Ahmed Nadeem

Personal information
- Born: 26 October 1976 (age 49) Abu Dhabi, United Arab Emirates
- Batting: Right-handed
- Bowling: Right-arm medium pace
- Role: Bowler

Career statistics
| Competition | FC | LA | ICC T |
| Matches | 7 | 8 | 24 |
| Runs scored | 143 | 71 | 425 |
| Batting average | 14.30 | 14.20 | 28.33 |
| 100s/50s | 0/0 | 0/0 | 0/3 |
| Top score | 34 | 24 | 67 |
| Balls bowled | 870 | 336 | 1175 |
| Wickets | 17 | 12 | 32 |
| Bowling average | 23.52 | 22.33 | 22.09 |
| 5 wickets in innings | 1 | 1 | 1 |
| 10 wickets in match | 0 | 0 | 0 |
| Best bowling | 5/84 | 5/32 | 5/32 |
| Catches/stumpings | 3/– | 2/– | 5/– |
- Source: CricketArchive, 5 September 2008

= Ahmed Nadeem =

United Arab Emirati cricketer (born 1976)

Ahmed Nadeem (born 26 October 1976) is a United Arab Emirati cricketer. A right-handed batsman and right-arm medium pace bowler, he has played for the United Arab Emirates national cricket team since 1997, including seven first-class and eight List A matches. He has represented his country in three ICC Trophy tournaments and three ACC Trophy tournaments.

==Cricket career==

Born in Abu Dhabi in 1976, Ahmed Nadeem first played for the UAE at the 1997 ICC Trophy in Kuala Lumpur, his first match being against West Africa. It would be three years before he next played for them – the 2000 ACC Trophy in the UAE. He also played in that tournament in 2002 and 2004.

In 2001, he played in the 2001 ICC Trophy in Ontario and in the Hong Kong Cricket Sixes, a tournament he also played in the following year. In 2003, he played for an Emirates Cricket Board team in four matches against Pakistan A, and made his first-class and List A debut in 2004. His first-class debut was against Malaysia in the Intercontinental Cup and his List A debut was against Canada in the ICC 6 Nations Challenge.
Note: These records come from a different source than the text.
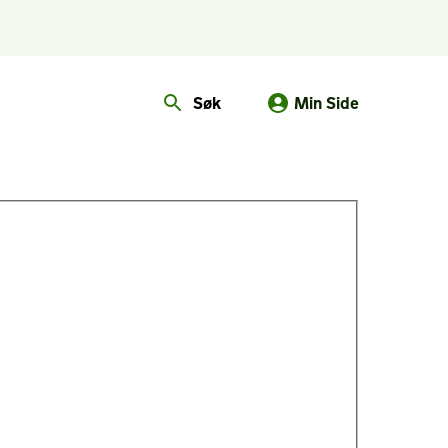
Søk
Min Side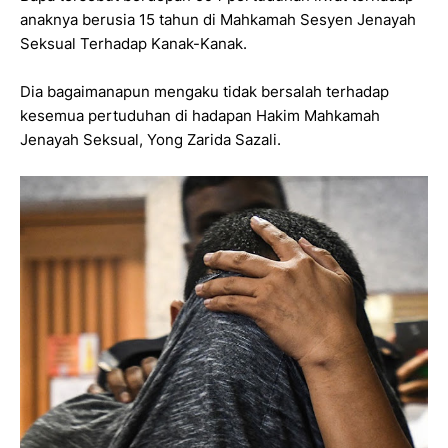
anaknya berusia 15 tahun di Mahkamah Sesyen Jenayah
Seksual Terhadap Kanak-Kanak.
Dia bagaimanapun mengaku tidak bersalah terhadap
kesemua pertuduhan di hadapan Hakim Mahkamah
Jenayah Seksual, Yong Zarida Sazali.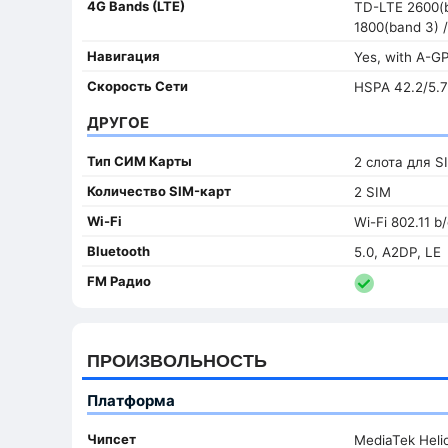
4G Bands (LTE)
TD-LTE 2600(b
1800(band 3) /
Навигация
Yes, with A-G
Скорость Сети
HSPA 42.2/5.7
ДРУГОЕ
Тип СИМ Карты
2 слота для S
Количество SIM-карт
2 SIM
Wi-Fi
Wi-Fi 802.11 b
Bluetooth
5.0, A2DP, LE
FM Радио
ПРОИЗВОЛЬНОСТЬ
Платформа
Чипсет
MediaTek Heli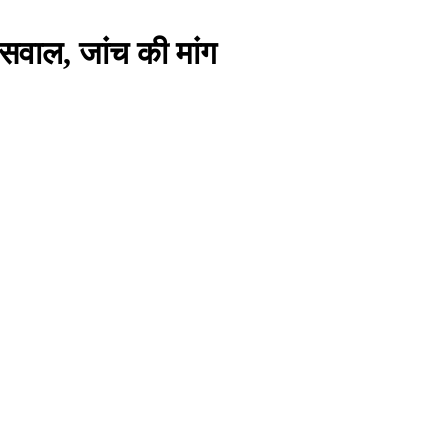
े सवाल, जांच की मांग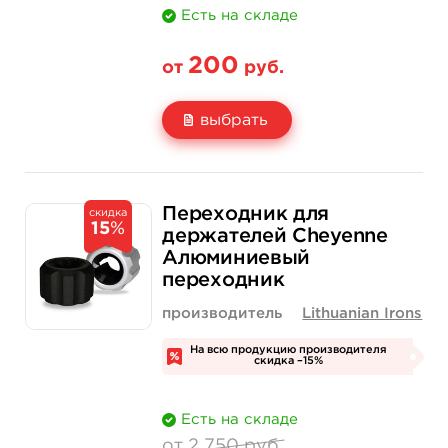
Есть на складе
200
от
руб.
выбрать
Свойство
1 шт
20 шт (коробка)
Переходник для
скидка
15
%
Цена
200 руб.
3 500 руб.
держателей Cheyenne
Алюминиевый
Количество
купить
купить
переходник
производитель
Lithuanian Irons
На всю продукцию производителя
скидка –15%
Есть на складе
от 2 750 руб.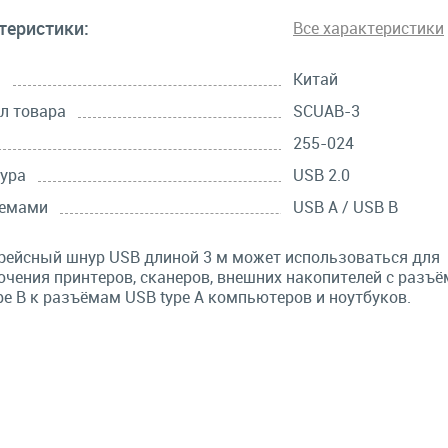
теристики:
Все характеристики
а
Китай
л товара
SCUAB-3
255-024
ура
USB 2.0
ъемами
USB A / USB B
ейсный шнур USB длиной 3 м может использоваться для
чения принтеров, сканеров, внешних накопителей с разъ
pe B к разъёмам USB type A компьютеров и ноутбуков.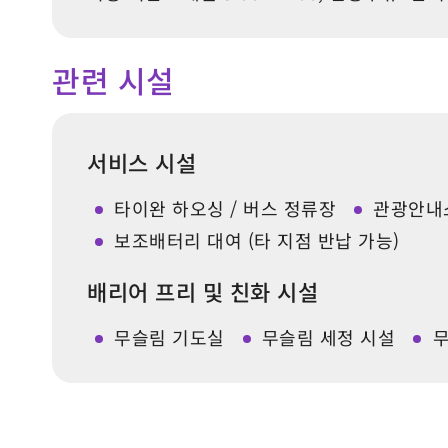
관련 시설
서비스 시설
타이완 하오싱 / 버스 정류장
관광안내
보조배터리 대여 (타 지점 반납 가능)
배리어 프리 및 친화 시설
무슬림 기도실
무슬림 세정 시설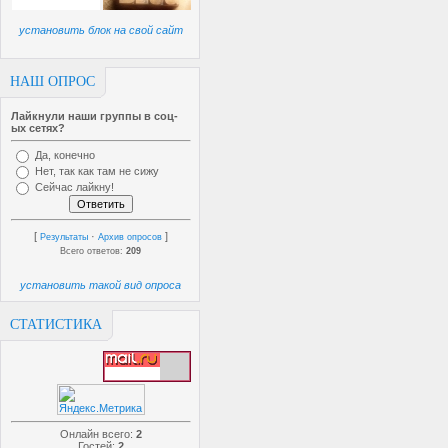
установить блок на свой сайт
НАШ ОПРОС
Лайкнули наши группы в соц-
ых сетях?
Да, конечно
Нет, так как там не сижу
Сейчас лайкну!
[
·
]
Результаты
Архив опросов
Всего ответов:
209
установить такой вид опроса
СТАТИСТИКА
Онлайн всего:
2
Гостей:
2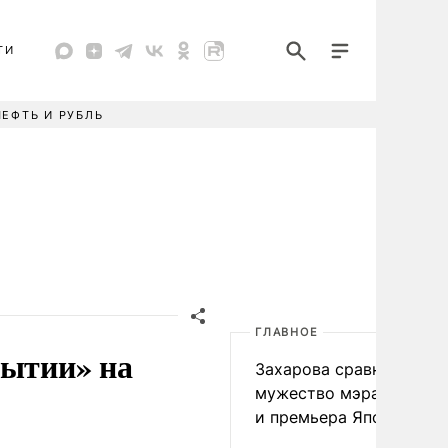
ТИ
НЕФТЬ И РУБЛЬ
ГЛАВНОЕ
бытии» на
Захарова сравнила
мужество мэра Нагаса
и премьера Японии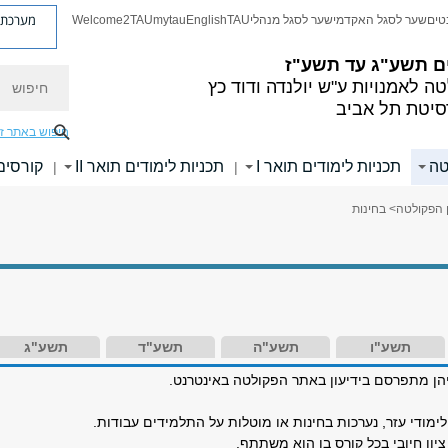
מערכת פ
טים
שער לסגל האקדמי
שער לסגל מנהלי
TAU
English
mytau
Welcome2TAU
ם
תשע"ג עד תשע"ז
חיפוש
ה לאמנויות
ע"ש יולנדה ודוד כץ
סיטת תל אביב
חיפוש באתר ז
טה
תכניות לימודים תואר I
תכניות לימודים תואר II
קורסים
|
|
 הפקולטה
> בחינות
תשע"ו
תשע"ה
תשע"ד
תשע"ג
יהן מתפרסם בידיעון באתר הפקולטה באינטרנט.
לימודי עזר, נערכות בחינות או מוטלות על התלמידים עבודות.
יון חיובי בכל קורס בו הוא משתתף.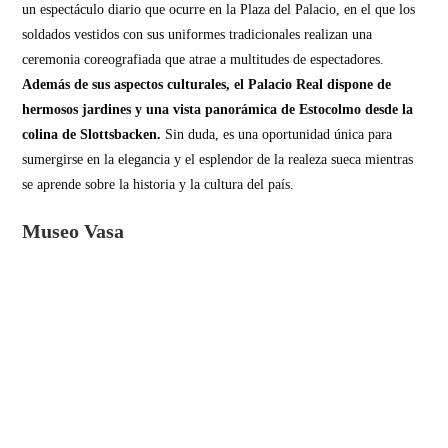
un espectáculo diario que ocurre en la Plaza del Palacio, en el que los
soldados vestidos con sus uniformes tradicionales realizan una
ceremonia coreografiada que atrae a multitudes de espectadores.
Además de sus aspectos culturales, el Palacio Real dispone de
hermosos jardines y una vista panorámica de Estocolmo desde la
colina de Slottsbacken.
Sin duda, es una oportunidad única para
sumergirse en la elegancia y el esplendor de la realeza sueca mientras
se aprende sobre la historia y la cultura del país.
Museo Vasa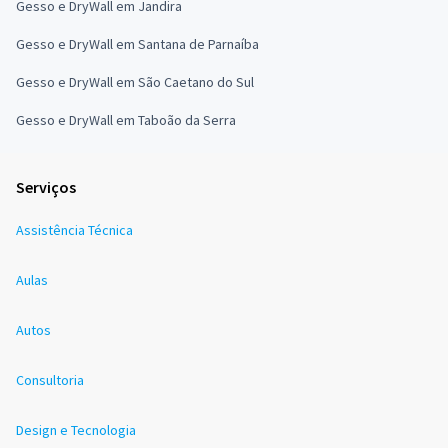
Gesso e DryWall em Jandira
Gesso e DryWall em Santana de Parnaíba
Gesso e DryWall em São Caetano do Sul
Gesso e DryWall em Taboão da Serra
Serviços
Assistência Técnica
Aulas
Autos
Consultoria
Design e Tecnologia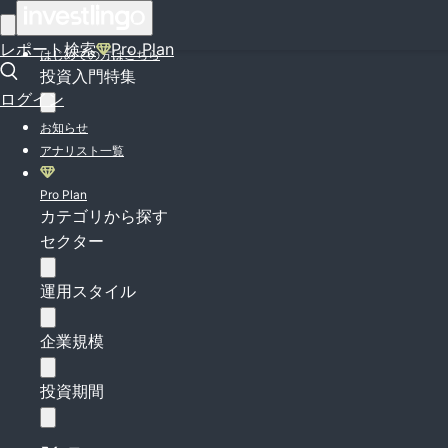
ログイン
レポート検索
Pro Plan
はじめての方はこちら
投資入門特集
ログイン
お知らせ
アナリスト一覧
Pro Plan
カテゴリから探す
セクター
運用スタイル
企業規模
投資期間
He played for the UAE in the 2005 ICC Trophy in Ireland, also playing three matches against England A, matches in the 2005 Intercontinental Cup against Hong Kong and Nepal and an ACC Fast Track Countries Tournament match against Hong Kong.

After being absent from the team in 2006, he played for them in 2007, playing four Intercontinental Cup matches, including two against Scotland. He also played an ACC Premier League match against Malaysia and against a Scotland XI and twice against a Canadian Invitation XI, which was his last appearance for his country to date.

===Cricket statistics===

In his seven first-class matches, Ahmed Nadeem has scored 143 runs at an average of 14.30 with a top score of 34 for the UAE against Hong Kong. He has taken 17 wickets at an average of 23.52 with best innings bowling figures of 5/84 for the UAE against Scotland. In List A cricket he has scored 71 runs at an average of 14.20 with a top score of 24 for the UAE against the USA and taken twelve wickets at an average of 22.33 with best innings bowling figures of 5/32 also for the UAE, against the USA.